■ Exercise description ■
Below are records. Find each line in them that holds the word "also" and copy it.

Dataset records:
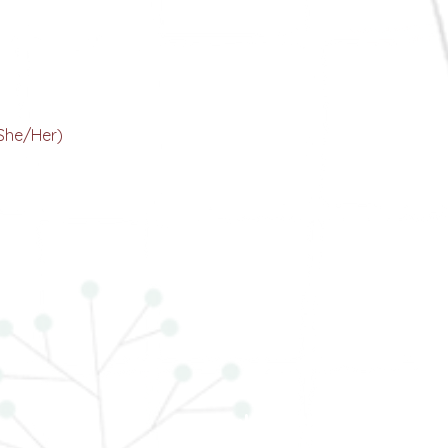
Kamakshi Malhotra
ur Head Visionary
She/Her)
Dr. Mahek Singh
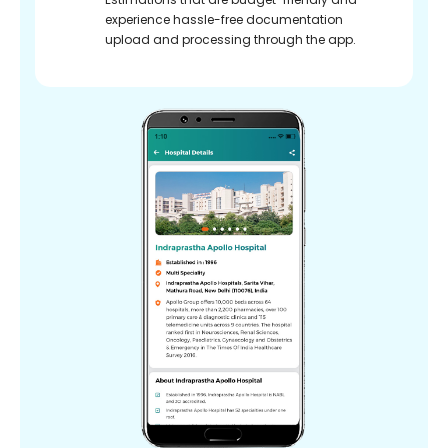
experience hassle-free documentation
upload and processing through the app.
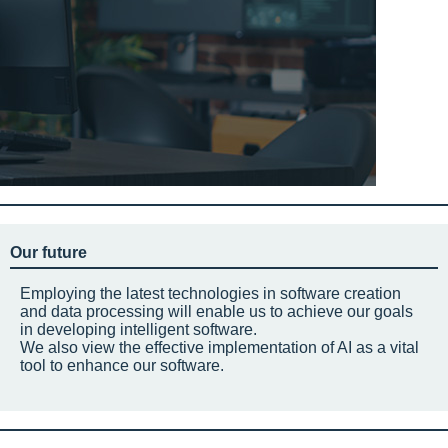
Our future
Employing the latest technologies in software creation
and data processing will enable us to achieve our goals
in developing intelligent software.
We also view the effective implementation of AI as a vital
tool to enhance our software.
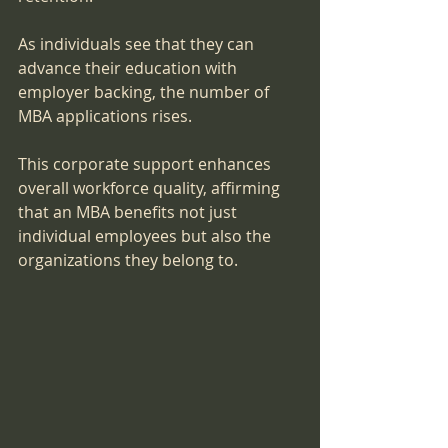
As individuals see that they can 
advance their education with 
employer backing, the number of 
MBA applications rises. 
This corporate support enhances 
overall workforce quality, affirming 
that an MBA benefits not just 
individual employees but also the 
organizations they belong to.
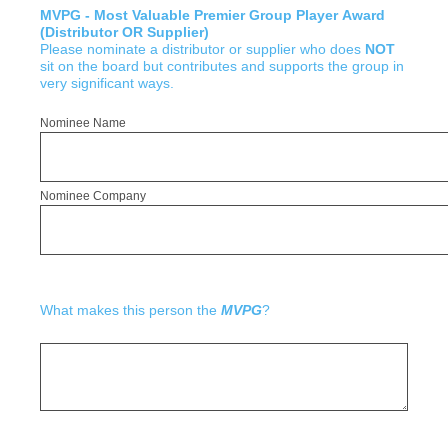
MVPG - Most Valuable Premier Group Player Award
(Distributor OR Supplier)
Please nominate a distributor or supplier who does
NOT
sit on the board but contributes and supports the group in
very significant ways.
Nominee Name
Nominee Company
What makes this person the
MVPG
?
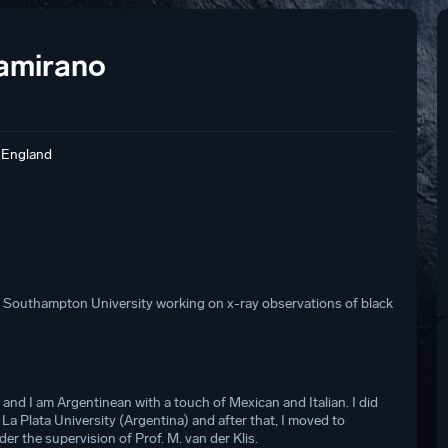
tamirano
 England
t Southampton University working on x-ray observations of black
and I am Argentinean with a touch of Mexican and Italian. I did
La Plata University (Argentina) and after that, I moved to
 the supervision of Prof. M. van der Klis.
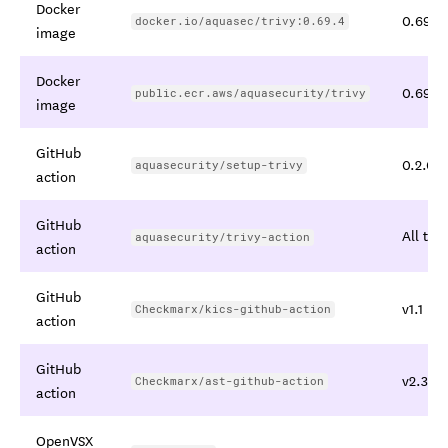
Docker
0.69.4,
docker.io/aquasec/trivy:0.69.4
image
Docker
0.69.4,
public.ecr.aws/aquasecurity/trivy
image
GitHub
0.2.0 t
aquasecurity/setup-trivy
action
GitHub
All tag
aquasecurity/trivy-action
action
GitHub
v1.1
Checkmarx/kics-github-action
action
GitHub
v2.3.28
Checkmarx/ast-github-action
action
OpenVSX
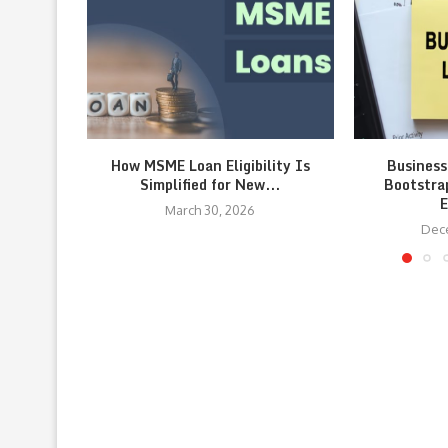
How MSME Loan Eligibility Is
Business
Simplified for New...
Bootstra
E
March 30, 2026
Dec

■ Task solution ■
We also view the effective implementation of AI as a vital
individual employees but also the 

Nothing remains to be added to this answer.